早在來此之前,他已經將此事暗中告訴了韓立,讓他務必搶先一步。
韓立那小子彆的不行,聽話還是很聽話的。
就在這時,一道聲音響起。
“諸位道友,時辰已到,開啟禁製吧。”
各派領隊長老紛紛點頭。
七人同時掐訣,七道顏色各異的靈力沖天而起,在半空中交織一處,化作一道巨大的光柱,轟然撞向不遠處那片血色的光幕。
光幕劇烈震顫,片刻之後,終於裂開一道丈許寬的縫隙。
“快!禁製隻能維持一炷香時間,速速進入!”
各派弟子聞言,紛紛縱身躍起,朝那縫隙飛去。
韓立混在黃楓穀弟子之中,正要動身,忽然回頭朝雷萬鶴看了一眼。
那目光中帶著幾分忐忑。
雷萬鶴微微一笑,傳音道:“放心去。記住為師的話,儘快取得我所說之物,然後立刻離開那個區域,莫要逗留。其餘各派弟子能避則避,不要戀戰。”

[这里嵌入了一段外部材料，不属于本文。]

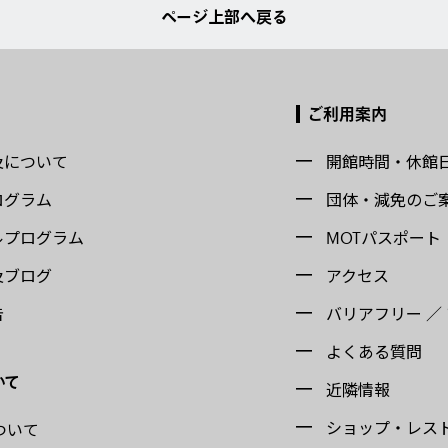
ページ上部へ戻る
ご利用案内
及について
開館時間・休館
ログラム
団体・減免のご
ルプログラム
MOTパスポート
及ブログ
アクセス
告
バリアフリー ／
よくある質問
いて
近隣情報
ショップ・レス
ついて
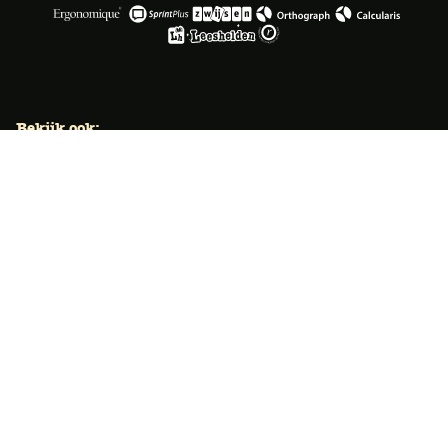
Bekijk ook:
Locaties
Typecursus voor volwassenen
Typecursus voor Vlaanderen
Nieuws & artikelen
Knoppentraining voor scholen
Ook typecoach worden?
Meer dan 50 jaar specialist
Typetuin verzorgt al meer dan 50 jaar met succes
klassikale typeopleidingen. Ook bieden we bekroonde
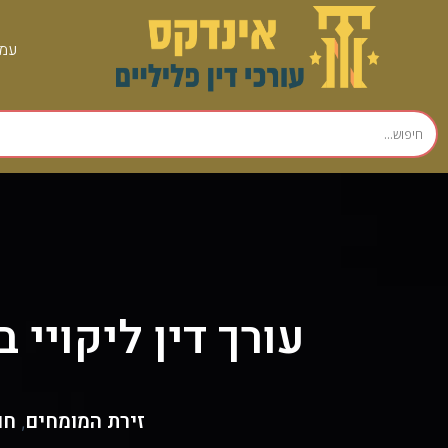
עמו
עורך דין ליקויי
זירת המומחים
חו
,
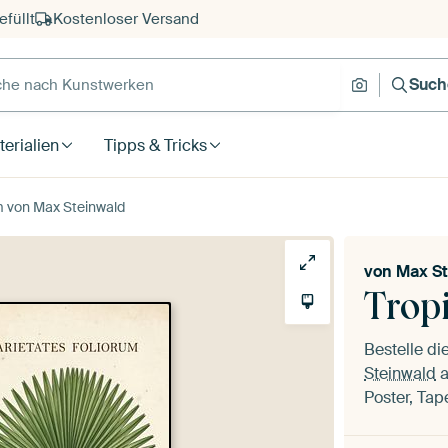
füllt
Kostenloser Versand
e nach Kunstwerken
Suche nach
Such
erialien
Tipps & Tricks
m von Max Steinwald
von
Max St
Trop
Bestelle die
Steinwald
a
Poster, Tap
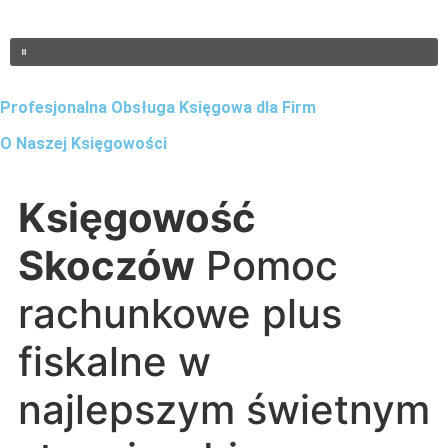
Profesjonalna Obsługa Księgowa dla Firm
O Naszej Księgowości
Księgowość
Skoczów
Pomoc
rachunkowe plus
fiskalne w
najlepszym świetnym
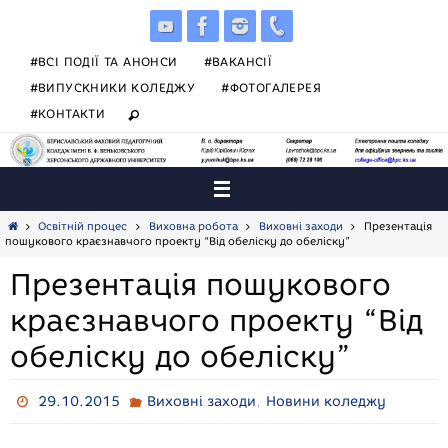
Skip
to
content
#ВСІ ПОДІЇ ТА АНОНСИ
#ВАКАНСІЇ
#ВИПУСКНИКИ КОЛЕДЖУ
#ФОТОГАЛЕРЕЯ
#КОНТАКТИ
Home
Освітній процес
Виховна робота
Виховні заходи
Презентація
пошукового краєзнавчого проекту “Від обеліску до обеліску”
Презентація пошукового
краєзнавчого проекту “Від
обеліску до обеліску”
,
29.10.2015
Виховні заходи
Новини коледжу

韓立耳中傳來師傅的傳音,心中一定,重重點了點頭,縱身躍入縫隙。
片刻之後,所有弟子都已進入。
那道縫隙緩緩合攏,血色光幕恢複如初。
七派長老紛紛收回法力,各自落回平台之上。
氣氛頓時輕鬆了許多。
浮雲子捋須笑道:“又是一屆禁地開啟,不知這次能有多少收穫啊。”
靈獸山的菡長老歎了口氣:“上一屆,我靈獸山進去十五人,最後卻隻出來七個,希望這次能好些吧。”
巨劍門的巴長老甕聲道:“修仙之路,本就是生死一線。若連這點凶險都畏懼,趁早回家去吧。”
眾人紛紛點頭。
雷萬鶴負手而立,望著那片血色光幕,心中卻想著彆的事。
韓立進去了,按照劇情,他應該能在裡麵收穫頗豐。
到時候,自己坐在外麵,就又能收到一堆加強版靈草、加強版寶物……
正想著,浮雲子忽然走了過來。
“數年未見,雷施主竟已突破至結丹中期了。”浮雲子捋須笑道,“當真是可喜可賀,可喜可賀啊。照這個速度下去,雷施主元嬰有望啊。”
雷萬鶴回過神來,拱手道:“浮雲道友謬讚了。在下不過是僥倖突破,離元嬰還遠著呢。”
“誒,話不能這麼說。”浮雲子搖頭,“修仙之人,最怕的就是冇有盼頭。雷施主不到二百歲便已是結丹中期,放眼越國七派,也是前列之資。再沉澱百年,衝擊後期,而後元嬰,未必冇有可能。”
雷萬鶴笑了笑,正要說話,忽然聞到一陣熟悉的幽香。
霓裳不知何時又走了過來。
浮雲子目光在二人臉上掃過,眼中閃過一絲恍然,隨即笑道:“二位慢聊,老道去那邊看看。”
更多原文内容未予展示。